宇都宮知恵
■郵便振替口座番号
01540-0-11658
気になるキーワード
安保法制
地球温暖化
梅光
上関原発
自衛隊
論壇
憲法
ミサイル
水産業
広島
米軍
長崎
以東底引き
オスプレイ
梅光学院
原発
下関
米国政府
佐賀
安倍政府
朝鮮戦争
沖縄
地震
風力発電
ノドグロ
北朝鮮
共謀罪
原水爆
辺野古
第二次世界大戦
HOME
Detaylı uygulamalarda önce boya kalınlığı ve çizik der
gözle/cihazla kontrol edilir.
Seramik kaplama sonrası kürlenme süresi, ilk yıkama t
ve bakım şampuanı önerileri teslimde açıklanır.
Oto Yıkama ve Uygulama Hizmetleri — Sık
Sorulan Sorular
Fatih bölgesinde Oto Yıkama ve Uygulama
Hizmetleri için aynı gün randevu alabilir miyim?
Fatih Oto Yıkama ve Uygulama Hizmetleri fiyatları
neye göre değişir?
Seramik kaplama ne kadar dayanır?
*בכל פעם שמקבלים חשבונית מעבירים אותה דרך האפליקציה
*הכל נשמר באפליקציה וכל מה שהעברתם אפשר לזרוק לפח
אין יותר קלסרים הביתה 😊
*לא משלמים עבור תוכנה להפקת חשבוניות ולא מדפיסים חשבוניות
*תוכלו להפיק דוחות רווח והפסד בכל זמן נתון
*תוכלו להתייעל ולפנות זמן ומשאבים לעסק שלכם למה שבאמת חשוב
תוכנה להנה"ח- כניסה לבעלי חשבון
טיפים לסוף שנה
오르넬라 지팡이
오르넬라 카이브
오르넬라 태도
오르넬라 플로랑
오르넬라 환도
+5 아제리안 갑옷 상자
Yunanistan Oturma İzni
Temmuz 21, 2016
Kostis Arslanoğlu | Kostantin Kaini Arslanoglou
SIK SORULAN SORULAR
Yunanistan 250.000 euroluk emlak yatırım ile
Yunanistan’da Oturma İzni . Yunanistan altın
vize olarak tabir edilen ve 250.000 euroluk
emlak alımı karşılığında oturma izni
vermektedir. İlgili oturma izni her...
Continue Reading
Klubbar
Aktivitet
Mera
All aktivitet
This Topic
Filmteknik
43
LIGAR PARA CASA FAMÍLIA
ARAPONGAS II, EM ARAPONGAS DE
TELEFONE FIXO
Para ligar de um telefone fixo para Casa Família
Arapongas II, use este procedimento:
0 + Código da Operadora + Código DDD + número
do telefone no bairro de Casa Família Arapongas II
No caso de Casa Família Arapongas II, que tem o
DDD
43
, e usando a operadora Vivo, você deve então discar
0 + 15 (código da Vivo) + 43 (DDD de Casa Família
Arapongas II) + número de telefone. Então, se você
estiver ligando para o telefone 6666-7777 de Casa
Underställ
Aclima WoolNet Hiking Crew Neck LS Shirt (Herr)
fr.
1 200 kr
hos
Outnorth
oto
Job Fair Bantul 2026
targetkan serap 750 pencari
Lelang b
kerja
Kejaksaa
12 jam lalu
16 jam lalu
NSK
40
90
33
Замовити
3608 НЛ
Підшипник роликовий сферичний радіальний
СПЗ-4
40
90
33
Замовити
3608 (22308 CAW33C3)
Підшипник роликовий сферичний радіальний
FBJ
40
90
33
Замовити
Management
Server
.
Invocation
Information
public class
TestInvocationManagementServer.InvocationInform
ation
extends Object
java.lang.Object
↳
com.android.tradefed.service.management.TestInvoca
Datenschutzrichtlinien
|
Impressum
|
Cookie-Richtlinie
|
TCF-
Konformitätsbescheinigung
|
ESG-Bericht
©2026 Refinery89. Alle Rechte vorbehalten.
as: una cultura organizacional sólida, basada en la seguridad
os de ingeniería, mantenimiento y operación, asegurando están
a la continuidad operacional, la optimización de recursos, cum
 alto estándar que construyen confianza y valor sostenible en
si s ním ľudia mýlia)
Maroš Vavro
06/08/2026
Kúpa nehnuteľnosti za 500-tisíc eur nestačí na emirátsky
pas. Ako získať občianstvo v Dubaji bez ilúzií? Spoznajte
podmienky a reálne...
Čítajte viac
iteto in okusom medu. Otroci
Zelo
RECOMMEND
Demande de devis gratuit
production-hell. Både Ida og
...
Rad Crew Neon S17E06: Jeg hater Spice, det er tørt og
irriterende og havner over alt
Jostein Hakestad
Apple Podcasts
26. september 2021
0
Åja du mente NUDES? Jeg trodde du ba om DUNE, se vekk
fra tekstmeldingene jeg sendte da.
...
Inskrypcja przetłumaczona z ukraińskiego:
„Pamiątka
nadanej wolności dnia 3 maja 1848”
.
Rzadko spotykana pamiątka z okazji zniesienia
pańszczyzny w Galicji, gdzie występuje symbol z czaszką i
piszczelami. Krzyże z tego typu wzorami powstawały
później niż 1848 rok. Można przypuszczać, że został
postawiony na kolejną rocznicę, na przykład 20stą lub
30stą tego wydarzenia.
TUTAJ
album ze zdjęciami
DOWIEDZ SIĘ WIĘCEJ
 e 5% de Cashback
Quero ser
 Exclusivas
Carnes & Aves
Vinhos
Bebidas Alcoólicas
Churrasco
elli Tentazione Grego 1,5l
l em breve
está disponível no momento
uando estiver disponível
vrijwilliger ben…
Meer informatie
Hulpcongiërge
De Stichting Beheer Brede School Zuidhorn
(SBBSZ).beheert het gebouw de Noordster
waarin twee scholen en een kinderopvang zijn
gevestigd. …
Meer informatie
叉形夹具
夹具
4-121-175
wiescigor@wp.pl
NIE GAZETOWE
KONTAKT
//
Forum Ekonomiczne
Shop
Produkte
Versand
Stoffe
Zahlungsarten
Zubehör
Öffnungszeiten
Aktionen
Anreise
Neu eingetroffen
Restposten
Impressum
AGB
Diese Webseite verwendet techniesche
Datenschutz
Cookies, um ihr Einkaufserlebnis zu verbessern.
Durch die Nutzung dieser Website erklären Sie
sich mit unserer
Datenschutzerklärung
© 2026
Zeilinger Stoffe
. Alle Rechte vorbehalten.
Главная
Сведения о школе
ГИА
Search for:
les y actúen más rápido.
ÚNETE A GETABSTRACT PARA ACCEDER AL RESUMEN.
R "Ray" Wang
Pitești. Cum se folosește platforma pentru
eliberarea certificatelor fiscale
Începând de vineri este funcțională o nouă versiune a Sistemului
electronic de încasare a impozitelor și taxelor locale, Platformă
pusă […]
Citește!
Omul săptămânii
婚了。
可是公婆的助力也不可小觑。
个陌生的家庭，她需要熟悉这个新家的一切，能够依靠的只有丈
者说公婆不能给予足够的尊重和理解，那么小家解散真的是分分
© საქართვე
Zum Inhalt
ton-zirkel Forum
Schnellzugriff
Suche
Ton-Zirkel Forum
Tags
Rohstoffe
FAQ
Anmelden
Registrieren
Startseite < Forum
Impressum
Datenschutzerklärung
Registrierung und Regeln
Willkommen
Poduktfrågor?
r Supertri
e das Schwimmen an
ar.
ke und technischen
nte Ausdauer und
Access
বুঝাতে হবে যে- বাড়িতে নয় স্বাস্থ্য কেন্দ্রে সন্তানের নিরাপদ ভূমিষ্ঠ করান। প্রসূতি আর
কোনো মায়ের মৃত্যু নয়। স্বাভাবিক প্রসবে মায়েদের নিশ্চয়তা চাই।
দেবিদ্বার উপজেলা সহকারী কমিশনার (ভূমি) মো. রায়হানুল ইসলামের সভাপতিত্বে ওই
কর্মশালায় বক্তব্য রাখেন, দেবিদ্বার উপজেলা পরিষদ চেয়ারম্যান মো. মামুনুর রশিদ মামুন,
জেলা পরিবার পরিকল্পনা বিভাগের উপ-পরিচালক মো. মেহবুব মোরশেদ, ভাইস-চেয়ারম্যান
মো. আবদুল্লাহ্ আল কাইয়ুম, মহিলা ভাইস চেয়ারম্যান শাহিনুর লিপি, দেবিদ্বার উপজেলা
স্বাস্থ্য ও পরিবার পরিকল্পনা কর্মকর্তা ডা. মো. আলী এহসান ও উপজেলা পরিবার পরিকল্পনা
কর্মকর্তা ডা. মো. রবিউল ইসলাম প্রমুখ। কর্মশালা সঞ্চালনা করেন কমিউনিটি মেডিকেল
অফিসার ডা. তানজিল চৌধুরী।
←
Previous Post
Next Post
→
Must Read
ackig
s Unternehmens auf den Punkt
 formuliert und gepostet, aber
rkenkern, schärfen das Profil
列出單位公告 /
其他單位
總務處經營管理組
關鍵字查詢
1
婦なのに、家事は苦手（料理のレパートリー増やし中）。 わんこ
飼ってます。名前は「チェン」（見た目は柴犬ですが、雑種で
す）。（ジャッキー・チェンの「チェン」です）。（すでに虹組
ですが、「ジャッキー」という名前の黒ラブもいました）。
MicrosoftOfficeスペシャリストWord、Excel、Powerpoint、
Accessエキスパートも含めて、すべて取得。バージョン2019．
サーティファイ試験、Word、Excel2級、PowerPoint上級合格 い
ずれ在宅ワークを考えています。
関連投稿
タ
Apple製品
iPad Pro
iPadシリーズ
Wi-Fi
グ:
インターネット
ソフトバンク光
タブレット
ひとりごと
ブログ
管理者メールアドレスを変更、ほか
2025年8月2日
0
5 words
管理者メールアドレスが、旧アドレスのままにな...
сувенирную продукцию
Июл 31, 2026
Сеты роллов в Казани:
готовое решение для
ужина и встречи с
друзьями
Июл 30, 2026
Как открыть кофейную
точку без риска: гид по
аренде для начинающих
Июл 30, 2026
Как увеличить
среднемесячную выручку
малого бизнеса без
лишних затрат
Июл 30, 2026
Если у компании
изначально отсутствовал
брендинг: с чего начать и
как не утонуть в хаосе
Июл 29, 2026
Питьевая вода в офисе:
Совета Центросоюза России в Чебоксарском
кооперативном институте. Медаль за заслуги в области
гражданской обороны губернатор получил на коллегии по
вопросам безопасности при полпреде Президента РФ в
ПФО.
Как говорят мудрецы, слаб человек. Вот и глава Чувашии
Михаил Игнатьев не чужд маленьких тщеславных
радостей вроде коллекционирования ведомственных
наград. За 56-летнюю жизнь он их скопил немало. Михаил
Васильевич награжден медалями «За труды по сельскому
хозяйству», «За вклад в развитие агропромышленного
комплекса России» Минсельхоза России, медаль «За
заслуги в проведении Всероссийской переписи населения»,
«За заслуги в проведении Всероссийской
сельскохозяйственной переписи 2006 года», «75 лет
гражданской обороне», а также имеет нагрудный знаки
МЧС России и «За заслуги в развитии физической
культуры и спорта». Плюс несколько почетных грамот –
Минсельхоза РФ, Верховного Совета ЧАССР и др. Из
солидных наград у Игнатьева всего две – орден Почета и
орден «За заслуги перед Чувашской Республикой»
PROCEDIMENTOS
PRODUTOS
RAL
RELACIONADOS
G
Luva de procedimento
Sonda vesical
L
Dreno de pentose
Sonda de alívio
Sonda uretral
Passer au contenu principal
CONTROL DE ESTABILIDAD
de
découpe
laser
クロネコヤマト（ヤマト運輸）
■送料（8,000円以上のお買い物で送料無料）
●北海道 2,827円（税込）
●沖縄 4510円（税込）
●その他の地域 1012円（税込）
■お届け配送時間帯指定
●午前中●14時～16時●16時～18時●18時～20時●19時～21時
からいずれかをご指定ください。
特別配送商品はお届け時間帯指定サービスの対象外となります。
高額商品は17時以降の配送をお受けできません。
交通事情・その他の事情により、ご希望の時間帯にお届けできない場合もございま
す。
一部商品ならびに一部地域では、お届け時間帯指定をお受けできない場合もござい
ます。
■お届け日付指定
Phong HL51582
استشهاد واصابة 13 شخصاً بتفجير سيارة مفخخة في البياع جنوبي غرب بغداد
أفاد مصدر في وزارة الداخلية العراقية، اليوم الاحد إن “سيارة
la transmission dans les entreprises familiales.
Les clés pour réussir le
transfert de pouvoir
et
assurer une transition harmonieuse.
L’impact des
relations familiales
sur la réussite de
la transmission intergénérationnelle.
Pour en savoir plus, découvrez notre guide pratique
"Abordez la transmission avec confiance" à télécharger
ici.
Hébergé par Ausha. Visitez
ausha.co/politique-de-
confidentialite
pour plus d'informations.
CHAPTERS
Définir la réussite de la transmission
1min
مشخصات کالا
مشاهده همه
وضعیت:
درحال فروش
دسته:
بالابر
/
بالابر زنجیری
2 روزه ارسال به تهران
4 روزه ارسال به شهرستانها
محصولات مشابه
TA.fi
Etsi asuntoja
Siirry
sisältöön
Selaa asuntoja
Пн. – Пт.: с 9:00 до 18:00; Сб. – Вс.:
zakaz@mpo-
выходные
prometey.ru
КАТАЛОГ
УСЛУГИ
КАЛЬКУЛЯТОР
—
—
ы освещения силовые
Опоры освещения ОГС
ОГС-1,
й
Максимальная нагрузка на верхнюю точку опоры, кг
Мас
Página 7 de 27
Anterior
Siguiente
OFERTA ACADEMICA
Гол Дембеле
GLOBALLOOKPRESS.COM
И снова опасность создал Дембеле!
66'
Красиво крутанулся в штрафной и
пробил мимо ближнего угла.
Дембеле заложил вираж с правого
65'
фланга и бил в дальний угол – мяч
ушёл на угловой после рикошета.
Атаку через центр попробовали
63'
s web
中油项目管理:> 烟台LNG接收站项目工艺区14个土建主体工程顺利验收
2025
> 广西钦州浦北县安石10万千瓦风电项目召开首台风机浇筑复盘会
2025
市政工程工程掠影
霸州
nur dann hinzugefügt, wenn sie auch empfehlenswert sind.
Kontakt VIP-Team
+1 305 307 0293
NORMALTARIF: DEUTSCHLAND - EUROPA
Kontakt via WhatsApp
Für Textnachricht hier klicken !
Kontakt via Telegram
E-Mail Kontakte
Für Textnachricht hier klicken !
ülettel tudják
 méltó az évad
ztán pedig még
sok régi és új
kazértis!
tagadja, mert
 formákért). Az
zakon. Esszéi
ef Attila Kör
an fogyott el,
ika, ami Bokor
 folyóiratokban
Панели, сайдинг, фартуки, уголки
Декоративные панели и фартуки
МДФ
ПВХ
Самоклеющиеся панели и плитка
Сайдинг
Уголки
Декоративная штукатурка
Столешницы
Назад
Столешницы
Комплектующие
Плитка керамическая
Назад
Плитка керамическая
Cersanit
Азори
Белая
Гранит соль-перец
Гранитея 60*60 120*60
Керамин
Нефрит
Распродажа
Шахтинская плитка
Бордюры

* _The problem_: In the material above, transcribe exactly the lines beginning at the one with "Yunanistan Oturma İzni" and ending at the one with "Arapongas II, use", both included.

* _Reply_:
Yunanistan Oturma İzni
Temmuz 21, 2016
Kostis Arslanoğlu | Kostantin Kaini Arslanoglou
SIK SORULAN SORULAR
Yunanistan 250.000 euroluk emlak yatırım ile
Yunanistan’da Oturma İzni . Yunanistan altın
vize olarak tabir edilen ve 250.000 euroluk
emlak alımı karşılığında oturma izni
vermektedir. İlgili oturma izni her...
Continue Reading
Klubbar
Aktivitet
Mera
All aktivitet
This Topic
Filmteknik
43
LIGAR PARA CASA FAMÍLIA
ARAPONGAS II, EM ARAPONGAS DE
TELEFONE FIXO
Para ligar de um telefone fixo para Casa Família
Arapongas II, use este procedimento:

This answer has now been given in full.